_Problem to work on:_ Scan the records for the word "element". Copy each line that includes it.

※ ※ ※

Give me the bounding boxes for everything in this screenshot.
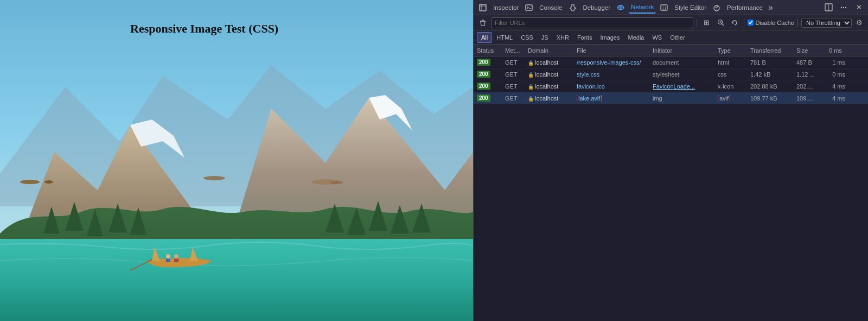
initiator-cell: stylesheet (649, 71, 714, 78)
domain-cell: 🔒localhost (525, 59, 573, 66)
filter-tab-css[interactable]: CSS (517, 32, 537, 43)
debugger-tab[interactable]: Debugger (581, 2, 613, 14)
size-cell: 1.12 ... (793, 71, 826, 78)
more-tools-icon[interactable]: » (766, 3, 775, 12)
col-header-initiator[interactable]: Initiator (649, 47, 714, 54)
file-cell: /responsive-images-css/ (573, 59, 649, 66)
network-requests-list: 200 GET 🔒localhost /responsive-images-cs… (474, 56, 868, 321)
debugger-icon[interactable] (566, 2, 580, 14)
filter-tab-ws[interactable]: WS (648, 32, 666, 43)
initiator-cell: document (649, 59, 714, 66)
type-cell: css (714, 71, 747, 78)
type-cell: avif (714, 95, 747, 102)
style-editor-tab[interactable]: Style Editor (672, 2, 709, 14)
console-icon[interactable] (522, 2, 536, 14)
filter-tab-js[interactable]: JS (538, 32, 552, 43)
file-cell: style.css (573, 71, 649, 78)
lock-icon: 🔒 (528, 60, 534, 66)
col-header-time[interactable]: 0 ms (826, 47, 868, 54)
initiator-link[interactable]: FaviconLoade... (653, 83, 695, 90)
throttle-select[interactable]: No Throttling (801, 18, 852, 28)
status-cell: 200 (474, 71, 502, 78)
performance-tab[interactable]: Performance (725, 2, 765, 14)
filter-tab-other[interactable]: Other (666, 32, 689, 43)
console-tab[interactable]: Console (537, 2, 564, 14)
settings-icon[interactable]: ⚙ (854, 17, 865, 28)
filter-tab-xhr[interactable]: XHR (553, 32, 573, 43)
transferred-cell: 109.77 kB (747, 95, 793, 102)
svg-text:{}: {} (662, 6, 666, 10)
col-header-domain[interactable]: Domain (525, 47, 573, 54)
status-cell: 200 (474, 95, 502, 102)
separator3 (797, 19, 798, 27)
filter-tab-html[interactable]: HTML (493, 32, 516, 43)
col-header-size[interactable]: Size (793, 47, 826, 54)
svg-point-17 (20, 180, 40, 184)
type-highlighted: avif (718, 95, 730, 102)
status-badge: 200 (477, 83, 490, 90)
filter-tabs-bar: All HTML CSS JS XHR Fonts Images Media W… (474, 30, 868, 45)
svg-point-20 (174, 254, 178, 259)
svg-rect-27 (480, 4, 486, 11)
close-devtools-icon[interactable]: ✕ (852, 2, 866, 14)
svg-point-43 (841, 7, 842, 8)
zoom-in-icon[interactable] (714, 17, 726, 28)
method-cell: GET (502, 71, 525, 78)
method-cell: GET (502, 59, 525, 66)
columns-toggle[interactable]: ⊞ (700, 17, 712, 28)
webpage-panel: Responsive Image Test (CSS) (0, 0, 473, 321)
devtools-panel: Inspector Console Debugger (473, 0, 868, 321)
svg-point-44 (843, 7, 844, 8)
status-badge: 200 (477, 95, 490, 102)
performance-icon[interactable] (710, 2, 724, 14)
col-header-transferred[interactable]: Transferred (747, 47, 793, 54)
column-headers: Status Met... Domain File Initiator Type… (474, 45, 868, 56)
svg-point-45 (845, 7, 846, 8)
col-header-type[interactable]: Type (714, 47, 747, 54)
svg-rect-22 (174, 259, 178, 262)
dock-icon[interactable] (821, 2, 835, 14)
size-cell: 109.... (793, 95, 826, 102)
status-cell: 200 (474, 59, 502, 66)
style-editor-icon[interactable]: {} (657, 2, 671, 14)
clear-requests-button[interactable] (477, 17, 489, 28)
type-cell: html (714, 59, 747, 66)
filter-tab-fonts[interactable]: Fonts (573, 32, 596, 43)
svg-point-18 (44, 180, 53, 184)
reload-icon[interactable] (729, 17, 741, 28)
file-cell: favicon.ico (573, 83, 649, 90)
more-options-icon[interactable] (837, 2, 851, 14)
status-badge: 200 (477, 71, 490, 78)
network-tab[interactable]: Network (629, 2, 656, 14)
filter-tab-all[interactable]: All (477, 32, 492, 43)
method-cell: GET (502, 95, 525, 102)
filter-tab-images[interactable]: Images (596, 32, 623, 43)
disable-cache-checkbox[interactable]: Disable Cache (748, 20, 794, 26)
svg-rect-21 (166, 259, 170, 262)
col-header-status[interactable]: Status (474, 47, 502, 54)
separator (697, 19, 697, 27)
filter-tab-media[interactable]: Media (624, 32, 648, 43)
svg-point-19 (166, 254, 170, 259)
col-header-file[interactable]: File (573, 47, 649, 54)
transferred-cell: 202.88 kB (747, 83, 793, 90)
inspector-tab[interactable]: Inspector (491, 2, 521, 14)
size-cell: 202.... (793, 83, 826, 90)
col-header-method[interactable]: Met... (502, 47, 525, 54)
inspect-element-icon[interactable] (476, 2, 490, 14)
size-cell: 487 B (793, 59, 826, 66)
separator2 (744, 19, 744, 27)
table-row[interactable]: 200 GET 🔒localhost /responsive-images-cs… (474, 56, 868, 68)
table-row[interactable]: 200 GET 🔒localhost favicon.ico FaviconLo… (474, 80, 868, 92)
table-row[interactable]: 200 GET 🔒localhost lake.avif img avif 10… (474, 92, 868, 104)
network-icon[interactable] (614, 2, 628, 14)
svg-line-39 (717, 6, 718, 8)
svg-line-48 (722, 24, 724, 26)
method-cell: GET (502, 83, 525, 90)
file-highlighted: lake.avif (577, 95, 602, 102)
table-row[interactable]: 200 GET 🔒localhost style.css stylesheet … (474, 68, 868, 80)
time-cell: 1 ms (826, 59, 847, 66)
time-cell: 4 ms (826, 95, 847, 102)
time-cell: 0 ms (826, 71, 847, 78)
filter-urls-input[interactable] (491, 17, 693, 28)
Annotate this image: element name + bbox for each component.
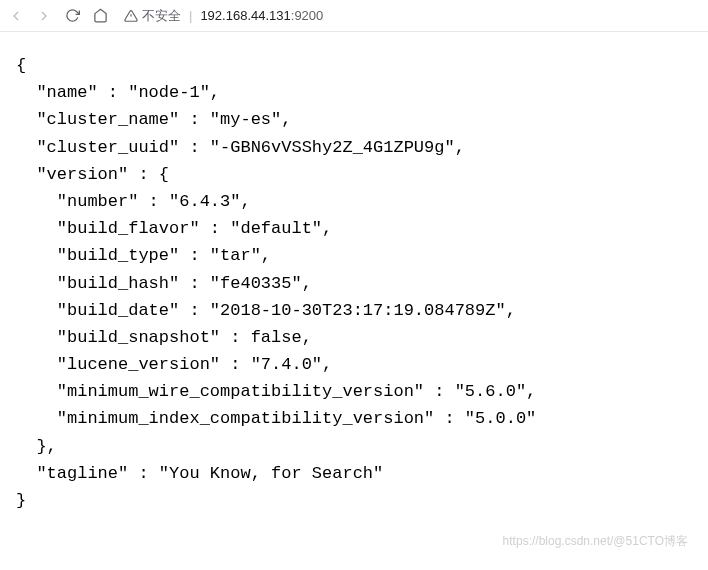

※ ※ ※

_Exercise answer:_
inspect-element-icon[interactable] (476, 2, 490, 14)
Annotate this image: element name + bbox for each component.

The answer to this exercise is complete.